[Page-level text extractions]
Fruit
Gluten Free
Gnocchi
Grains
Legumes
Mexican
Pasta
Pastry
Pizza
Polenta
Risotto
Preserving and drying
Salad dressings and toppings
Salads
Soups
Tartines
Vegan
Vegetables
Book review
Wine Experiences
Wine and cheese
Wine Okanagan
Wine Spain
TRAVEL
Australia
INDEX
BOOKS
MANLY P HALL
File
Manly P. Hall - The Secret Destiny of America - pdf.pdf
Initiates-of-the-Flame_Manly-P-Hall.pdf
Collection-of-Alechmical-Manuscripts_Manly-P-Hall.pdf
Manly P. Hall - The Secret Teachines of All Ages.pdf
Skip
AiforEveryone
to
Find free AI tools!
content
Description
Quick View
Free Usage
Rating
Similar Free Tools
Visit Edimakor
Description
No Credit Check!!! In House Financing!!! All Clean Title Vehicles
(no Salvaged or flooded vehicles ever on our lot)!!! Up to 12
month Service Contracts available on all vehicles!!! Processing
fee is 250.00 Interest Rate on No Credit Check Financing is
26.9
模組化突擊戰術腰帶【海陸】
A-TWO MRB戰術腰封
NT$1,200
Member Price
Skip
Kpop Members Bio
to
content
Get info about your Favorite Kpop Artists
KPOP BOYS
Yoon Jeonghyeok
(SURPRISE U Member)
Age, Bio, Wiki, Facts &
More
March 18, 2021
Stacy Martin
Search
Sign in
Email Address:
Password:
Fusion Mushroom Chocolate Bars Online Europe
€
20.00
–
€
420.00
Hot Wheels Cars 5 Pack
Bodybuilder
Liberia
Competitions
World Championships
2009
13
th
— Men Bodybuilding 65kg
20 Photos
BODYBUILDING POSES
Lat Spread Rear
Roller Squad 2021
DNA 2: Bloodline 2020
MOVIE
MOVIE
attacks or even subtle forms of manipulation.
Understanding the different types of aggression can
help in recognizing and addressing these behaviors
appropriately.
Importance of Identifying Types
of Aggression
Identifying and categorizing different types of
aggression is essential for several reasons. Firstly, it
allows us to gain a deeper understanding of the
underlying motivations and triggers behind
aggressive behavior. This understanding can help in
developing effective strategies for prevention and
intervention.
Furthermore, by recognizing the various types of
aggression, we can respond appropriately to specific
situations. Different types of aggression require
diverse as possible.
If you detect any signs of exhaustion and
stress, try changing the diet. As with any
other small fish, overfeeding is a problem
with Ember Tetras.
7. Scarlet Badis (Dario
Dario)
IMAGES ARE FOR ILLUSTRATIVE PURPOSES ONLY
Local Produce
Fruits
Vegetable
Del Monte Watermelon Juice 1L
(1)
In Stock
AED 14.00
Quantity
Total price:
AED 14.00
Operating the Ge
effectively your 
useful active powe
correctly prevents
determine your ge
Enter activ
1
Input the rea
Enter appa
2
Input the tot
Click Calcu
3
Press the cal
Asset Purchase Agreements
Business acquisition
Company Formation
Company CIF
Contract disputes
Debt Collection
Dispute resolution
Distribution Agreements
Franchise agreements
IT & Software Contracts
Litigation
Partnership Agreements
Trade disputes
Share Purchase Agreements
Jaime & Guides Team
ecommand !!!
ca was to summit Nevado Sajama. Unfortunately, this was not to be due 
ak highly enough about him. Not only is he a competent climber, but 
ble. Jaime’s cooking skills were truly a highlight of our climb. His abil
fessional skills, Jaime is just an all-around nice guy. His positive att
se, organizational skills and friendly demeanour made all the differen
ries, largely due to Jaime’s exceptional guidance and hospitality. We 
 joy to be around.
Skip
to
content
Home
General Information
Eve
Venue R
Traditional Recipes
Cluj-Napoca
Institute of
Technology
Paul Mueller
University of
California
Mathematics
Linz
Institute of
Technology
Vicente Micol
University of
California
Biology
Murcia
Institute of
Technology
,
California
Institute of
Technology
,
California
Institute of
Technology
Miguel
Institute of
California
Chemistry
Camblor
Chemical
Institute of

Exercise brief — Every line above from the line with "Kpop Members Bio" to the line with "Business acquisition" is wanted, ends included; write them out exactly and add no other line.

Answer for this exercise —
Kpop Members Bio
to
content
Get info about your Favorite Kpop Artists
KPOP BOYS
Yoon Jeonghyeok
(SURPRISE U Member)
Age, Bio, Wiki, Facts &
More
March 18, 2021
Stacy Martin
Search
Sign in
Email Address:
Password:
Fusion Mushroom Chocolate Bars Online Europe
€
20.00
–
€
420.00
Hot Wheels Cars 5 Pack
Bodybuilder
Liberia
Competitions
World Championships
2009
13
th
— Men Bodybuilding 65kg
20 Photos
BODYBUILDING POSES
Lat Spread Rear
Roller Squad 2021
DNA 2: Bloodline 2020
MOVIE
MOVIE
attacks or even subtle forms of manipulation.
Understanding the different types of aggression can
help in recognizing and addressing these behaviors
appropriately.
Importance of Identifying Types
of Aggression
Identifying and categorizing different types of
aggression is essential for several reasons. Firstly, it
allows us to gain a deeper understanding of the
underlying motivations and triggers behind
aggressive behavior. This understanding can help in
developing effective strategies for prevention and
intervention.
Furthermore, by recognizing the various types of
aggression, we can respond appropriately to specific
situations. Different types of aggression require
diverse as possible.
If you detect any signs of exhaustion and
stress, try changing the diet. As with any
other small fish, overfeeding is a problem
with Ember Tetras.
7. Scarlet Badis (Dario
Dario)
IMAGES ARE FOR ILLUSTRATIVE PURPOSES ONLY
Local Produce
Fruits
Vegetable
Del Monte Watermelon Juice 1L
(1)
In Stock
AED 14.00
Quantity
Total price:
AED 14.00
Operating the Ge
effectively your 
useful active powe
correctly prevents
determine your ge
Enter activ
1
Input the rea
Enter appa
2
Input the tot
Click Calcu
3
Press the cal
Asset Purchase Agreements
Business acquisition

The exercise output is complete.